Yesterday I was sawing some cedar when suddenly my 23hp briggs died mid cut just like I turned the key off. It was a bit of a head scratcher at first. I pulled the fuel line off and the pump was working good. Checked for spark, also good. Dumped a little gas in the carb, started and died again.  While I was turning the key on and off I noticed that I could hear the fuel solenoid on the carburetor click. Started checking wires and flipping the switch and suddenly it started working again.  Got back up and running and about an hour later it happened again. Removed the solenoid and checked for trash or corrosion.  Clean as a whistle with no obvious reason why it would get stuck. It started working again after I got it back together.  No more issues the rest of the day. I've ordered a new solenoid,  but I'm a little concerned that it could be a short in the wiring somewhere.  I guess I'll have to go over everything and check for bare wires. Possibly a ground problem?
Norwood HD36, Husky 372xp xtorq, 550xp mk2 , 460 rancher, Kubota l2501, Case 1845 skid steer,

JoshNZ

Leave it idling and wriggle all the wires yep. I had this same thing happen to me absolutely dead in the water with a band buried in a log. Poked and prodded around wiring and one snapped off at the crimp joint. Have to get thrown an easy one once in a while, hopefully you too!

melezefarmer

I've had a few crimps let go at inopportune times. I now keep quick a pack of quick splice snap wiring crimps at the mill. They are not a long lasting solution but they can temporarily fix the issue until i have more time to do it properly.

Don P

An appropriate bolt will replace that solenoid in a pinch as well, you'll backfire on fast throttle downs with it gone.

Patrick NC

Apparently it doesn't do much to start with.  It backfires every time I throttle down.  Has since new. 
Norwood HD36, Husky 372xp xtorq, 550xp mk2 , 460 rancher, Kubota l2501, Case 1845 skid steer,

charles mann

Quote from: Patrick NC on November 27, 2022, 06:58:34 PM
Apparently it doesn't do much to start with.  It backfires every time I throttle down.  Has since new.
Sounds like doing away with the solenoid and plugging the hole up wouldnt have any adverse troubles. 
Temple, Tx
Fire Fighting and Heavy Lift Helicopter Mech
Helicopter and Fixed Wing Pilot

bigblockyeti

Quote from: Patrick NC on November 27, 2022, 06:58:34 PM
Apparently it doesn't do much to start with.  It backfires every time I throttle down.  Has since new.
That mill uses a centrifugal clutch doesn't it?  Of the mills I've been around, those with a centrifugal clutch allow the inertia of everything spinning to keep pushing the engine until it drops below the clutch coupling speed.  This allows different engines on many different mills to do the same.  I only have a 14hp Kohler on my mill and it uses a belt tensioner as the clutch so the throttle is chopped and engine decoupled at the exact same time:  No popping/afterburn.  The Woodland Mills 126 and 130 with the exact same engine and a centrifugal clutch do pop, so it's not something wrong with any of the engines, it's just a function of already running pretty lean.

melezefarmer

Quote from: Patrick NC on November 27, 2022, 06:58:34 PM
Apparently it doesn't do much to start with.  It backfires every time I throttle down.  Has since new.
I have the same mill and engine combo with the Setwork computer which slowly releases the throttle cable via a linear actuator.

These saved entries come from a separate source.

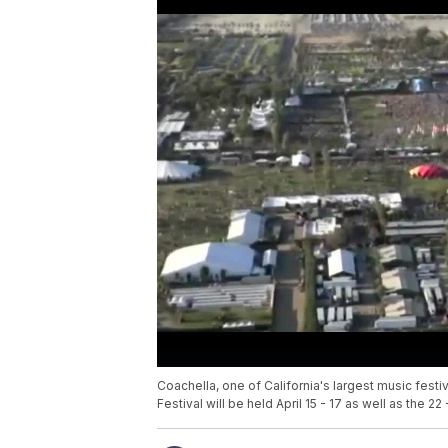
Coachella, one of California's largest music fest
Festival will be held April 15 - 17 as well as the 22 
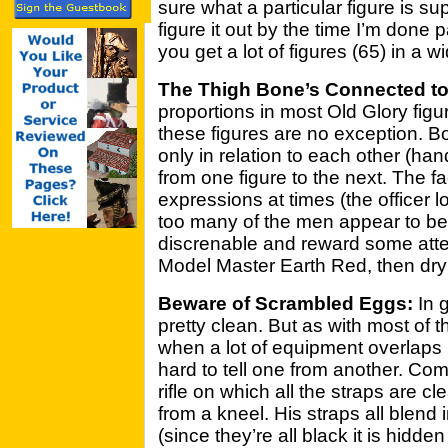
sure what a particular figure is s
figure it out by the time I’m done 
you get a lot of figures (65) in a w
The Thigh Bone’s Connected to
proportions in most Old Glory fig
these figures are no exception. Bo
only in relation to each other (han
from one figure to the next. The
expressions at times (the officer 
too many of the men appear to be
discrenable and reward some atte
Model Master Earth Red, then dry 
Beware of Scrambled Eggs:
In g
pretty clean. But as with most of t
when a lot of equipment overlaps i
hard to tell one from another. Comp
rifle on which all the straps are cle
from a kneel. His straps all blend 
(since they’re all black it is hidd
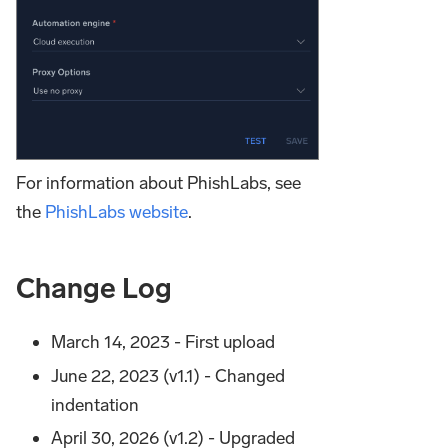
For information about PhishLabs, see
the
PhishLabs website
.
Change Log
March 14, 2023 - First upload
June 22, 2023 (v1.1) - Changed
indentation
April 30, 2026 (v1.2) - Upgraded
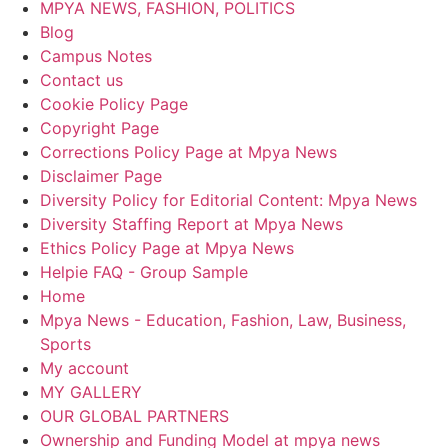
MPYA NEWS, FASHION, POLITICS
Blog
Campus Notes
Contact us
Cookie Policy Page
Copyright Page
Corrections Policy Page at Mpya News
Disclaimer Page
Diversity Policy for Editorial Content: Mpya News
Diversity Staffing Report at Mpya News
Ethics Policy Page at Mpya News
Helpie FAQ - Group Sample
Home
Mpya News - Education, Fashion, Law, Business,
Sports
My account
MY GALLERY
OUR GLOBAL PARTNERS
Ownership and Funding Model at mpya news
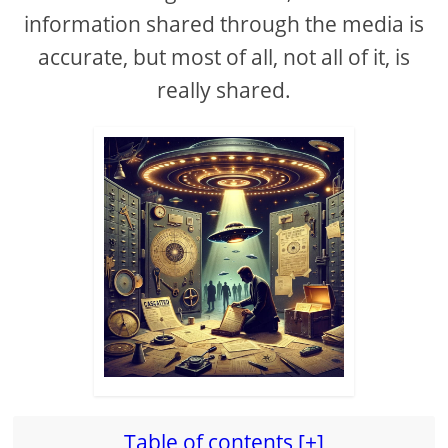
information shared through the media is
accurate, but most of all, not all of it, is
really shared.
Table of contents [+]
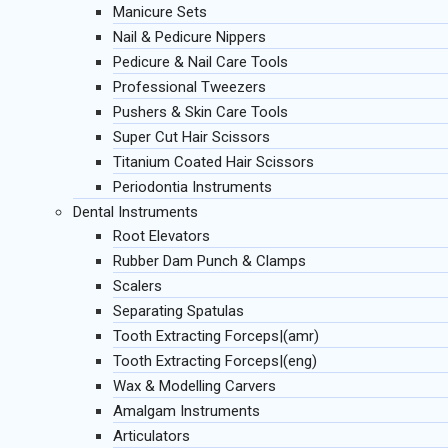
Manicure Sets
Nail & Pedicure Nippers
Pedicure & Nail Care Tools
Professional Tweezers
Pushers & Skin Care Tools
Super Cut Hair Scissors
Titanium Coated Hair Scissors
Periodontia Instruments
Dental Instruments
Root Elevators
Rubber Dam Punch & Clamps
Scalers
Separating Spatulas
Tooth Extracting Forceps|(amr)
Tooth Extracting Forceps|(eng)
Wax & Modelling Carvers
Amalgam Instruments
Articulators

That could explain why mine doesn't backfires on throttle downs.

Ben Cut-wright

Quote from: Patrick NC on November 27, 2022, 09:06:44 AM
Yesterday I was sawing some cedar when suddenly my 23hp briggs died mid cut just like I turned the key off. It was a bit of a head scratcher at first. I pulled the fuel line off and the pump was working good. Checked for spark, also good. Dumped a little gas in the carb, started and died again.  While I was turning the key on and off I noticed that I could hear the fuel solenoid on the carburetor click. Started checking wires and flipping the switch and suddenly it started working again.  Got back up and running and about an hour later it happened again. Removed the solenoid and checked for trash or corrosion.  Clean as a whistle with no obvious reason why it would get stuck. It started working again after I got it back together.  No more issues the rest of the day. I've ordered a new solenoid,  but I'm a little concerned that it could be a short in the wiring somewhere.  I guess I'll have to go over everything and check for bare wires. Possibly a ground problem?
You don't mention any backfire when the engine died.  You also state you "could hear the solenoid click" each time you cycled the key.This could mean the fuel solenoid was operating properly but not *when it is supposed to. The solenoid coil activates the spring loaded plunger to ALLOW fuel flow in the carb power circuit. If the plunger was stuck you would not hear a click.  If the coil was bad or not getting voltage there would be no click. Putting fuel into the carb is a good clue that lack of fuel was the cause of the engine dying.
 
"It started working again after I got it back together" would seem to indicate *you are sure the solenoid is faulty.  No doubt you are correct when you noted the engine began running when you put the solenoid back in the carb.  And, it may be a faulty solenoid.  OR...it could have been something obstructing the orifice the solenoid plunger opens when the solenoid is activated and blocks when the voltage is turned off.  It could also be the float needle valve was sticking and eventually came unstuck.  IT happens. Could have been enough water was in the bottom of the carb bowl to stop the engine and it eventually washed out when you took the solenoid off. 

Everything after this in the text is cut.